Dann rechnest du nach: Df = B + ((A x D)/f) ==> B = Df -((A x D)/f)
A ist der Abstand von der Fangspiegelmitte zum Fokus also Brennweite minus Abstand Hauptspiegel - Fangspiegel.
B ist der vollständig ausgeleuchtete Bereich des Focus.
Die Ableitung von TP1024 ist auch richtig (gleiche Formel nur umgestellt).
Grüße Martin
 
Zuletzt von einem Moderator bearbeitet:
Exakte Berechnung des 100%-Bildfeldes und mehr

Hallo Martin,

die von Dir und in abgewandelter Schreibweise zuvor von Frank angegebene Formel ist leider eine Näherungsformel, deren Genauigkeit nur für überschlägige Abschätzungen ausreicht. Leider habe ich bisher nirgendwo wirklich exakte Formeln veröffentlicht gesehen, obwohl ich mich mit Google im Internet auf die Suche machte. Selbst einige namhafte internationale Autoren mit großem Fachwissen geben, wenn überhaupt, nur Näherungsformeln an. Ausgelöst durch eine von Christian „HuFux” verfaßte Anfrage hier in diesem Forum unter dem Titel „Fangspiegelversatz - Komplette Verwirring” habe ich deshalb selbst die Initiative ergriffen und versucht, eine exakte Formel herzuleiten. Das ist mir gelungen, und die resultierende Formel wurde gar nicht mal so sonderlich aufwendig, wie ich erst erwartet hatte:

100%-Bildfelddurchmesser b = d + 2f {h - f + sqr [aˆ2 + (f - h)ˆ2 - a d]} : a

d = Hauptspiegeldurchmesser
f = Hauptspiegelbrennweite
a = kleine Achse des Fangspiegels
h = Höhe des Primärfokus über der Tubus- bzw. Hauptpiegelachse

Ich war danach doch recht verwundert, daß bisher niemand eine exakte Formel angegeben hat. Warum soll man denn mit einer ungenauen Formel rechnen, wenn es eine durchaus praktikable exakte Formel gibt, zu deren Anwendung kein Großrechner nötig ist?
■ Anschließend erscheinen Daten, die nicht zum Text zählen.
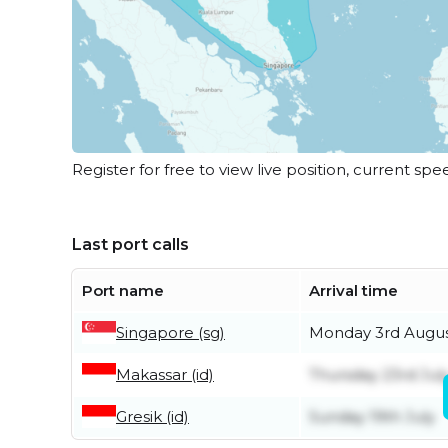
Register for free to view live position, current spe
Last port calls
Port name
Arrival time
Singapore (sg)
Monday 3rd Augu
Makassar (id)
Thursday 23rd Jul
Gresik (id)
Sunday 19th July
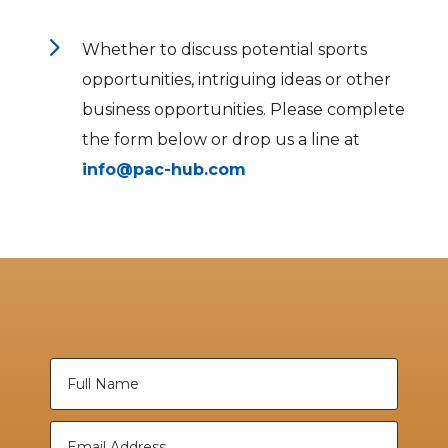
5
Whether to discuss potential sports
opportunities, intriguing ideas or other
business opportunities. Please complete
the form below or drop us a line at
info@pac-hub.com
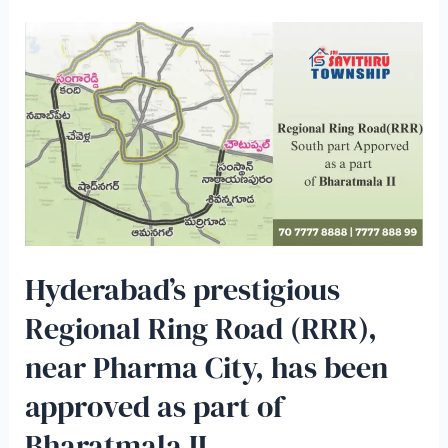
Hyderabad’s prestigious
Regional Ring Road (RRR),
near Pharma City, has been
approved as part of
Bharatmala II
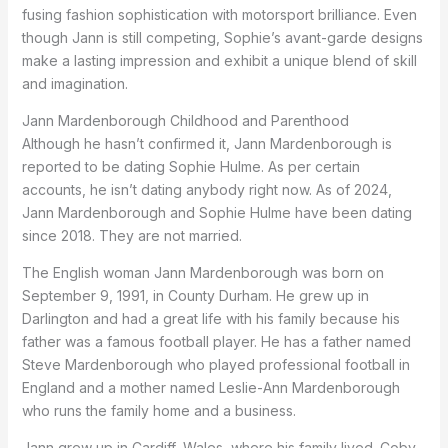
fusing fashion sophistication with motorsport brilliance. Even
though Jann is still competing, Sophie’s avant-garde designs
make a lasting impression and exhibit a unique blend of skill
and imagination.
Jann Mardenborough Childhood and Parenthood
Although he hasn’t confirmed it, Jann Mardenborough is
reported to be dating Sophie Hulme. As per certain
accounts, he isn’t dating anybody right now. As of 2024,
Jann Mardenborough and Sophie Hulme have been dating
since 2018. They are not married.
The English woman Jann Mardenborough was born on
September 9, 1991, in County Durham. He grew up in
Darlington and had a great life with his family because his
father was a famous football player. He has a father named
Steve Mardenborough who played professional football in
England and a mother named Leslie-Ann Mardenborough
who runs the family home and a business.
Jann grew up in Cardiff, Wales, where his family lived. Coby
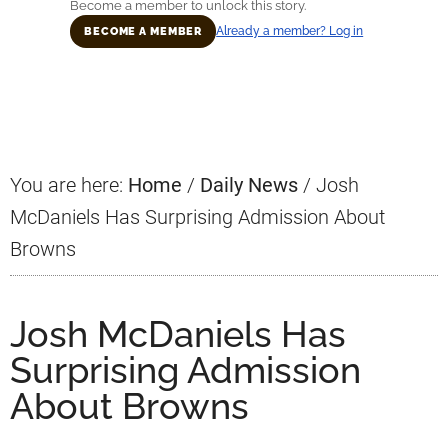
Become a member to unlock this story.
Already a member? Log in
BECOME A MEMBER
Primary
Sidebar
You are here:
Home
/
Daily News
/
Josh
McDaniels Has Surprising Admission About
Browns
Josh McDaniels Has
Surprising Admission
About Browns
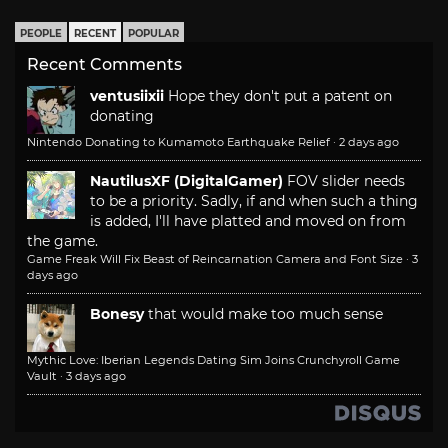
PEOPLE
RECENT
POPULAR
Recent Comments
ventusiixii
Hope they don't put a patent on
donating
Nintendo Donating to Kumamoto Earthquake Relief
·
2 days ago
NautilusXF (DigitalGamer)
FOV slider needs
to be a priority. Sadly, if and when such a thing
is added, I'll have platted and moved on from
the game.
Game Freak Will Fix Beast of Reincarnation Camera and Font Size
·
3
days ago
Bonesy
that would make too much sense
Mythic Love: Iberian Legends Dating Sim Joins Crunchyroll Game
Vault
·
3 days ago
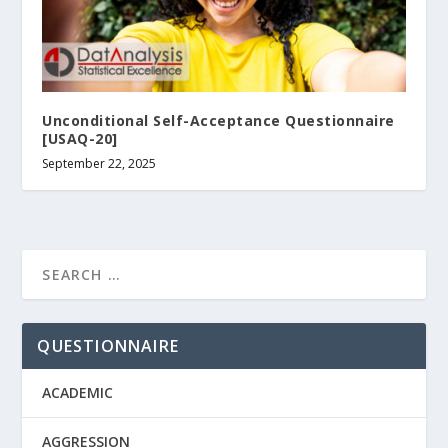
Unconditional Self-Acceptance Questionnaire
[USAQ-20]
September 22, 2025
QUESTIONNAIRE
ACADEMIC
AGGRESSION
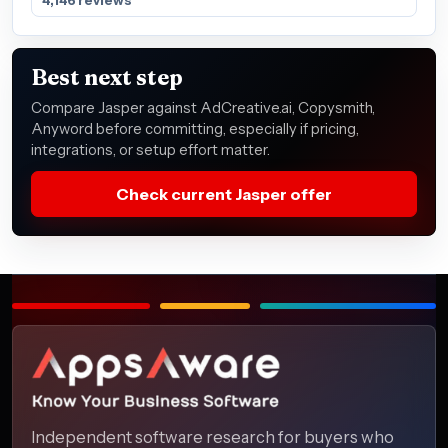
Best next step
Compare Jasper against AdCreative.ai, Copysmith,
Anyword before committing, especially if pricing,
integrations, or setup effort matter.
Check current Jasper offer
Independent software research for buyers who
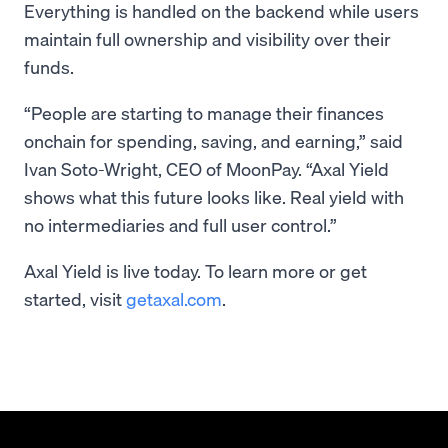
Everything is handled on the backend while users
maintain full ownership and visibility over their
funds.
“People are starting to manage their finances
onchain for spending, saving, and earning,” said
Ivan Soto-Wright, CEO of MoonPay. “Axal Yield
shows what this future looks like. Real yield with
no intermediaries and full user control.”
Axal Yield is live today. To learn more or get
started, visit
getaxal.com
.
Ich empfehle Dir und allen anderen Interessierten, die frühere Diskussion mit dem Titel „Fangspiegelversatz - Komplette Verwirrung”, die von einem wohlmeinenden, aber anonym gebliebenen Leser mit 5 Sternen gekennzeichnet wurde und so leichter zu finden ist, anzuklicken und dort meine anschauliche Zeichnung (von Christian „HuFux” an 05.07.04 um 13:05 Uhr dankenswerterweise für mich eingefügt, da ich selbst mangels eigener Homepage keine Abbildungen präsentieren kann) sowie die Herleitung der obigen Formel (=> Ergebnis in Formel 14') sowie einiger weiterer Formeln in meinem daran anschließenden Text vom 05.07.04 umd 14:44 Uhr anzusehen. Es geht dabei auch ferner um die Berechnung des korrekten Fangspiegelversatzes (hier ebenfalls erstmals eine exakte statt der bisher üblichen Näherungsformeln) und um die umgekehrte Berechnung der für ein vorgegebenes 100%-Bildfeld nötigen Fangspiegelgröße.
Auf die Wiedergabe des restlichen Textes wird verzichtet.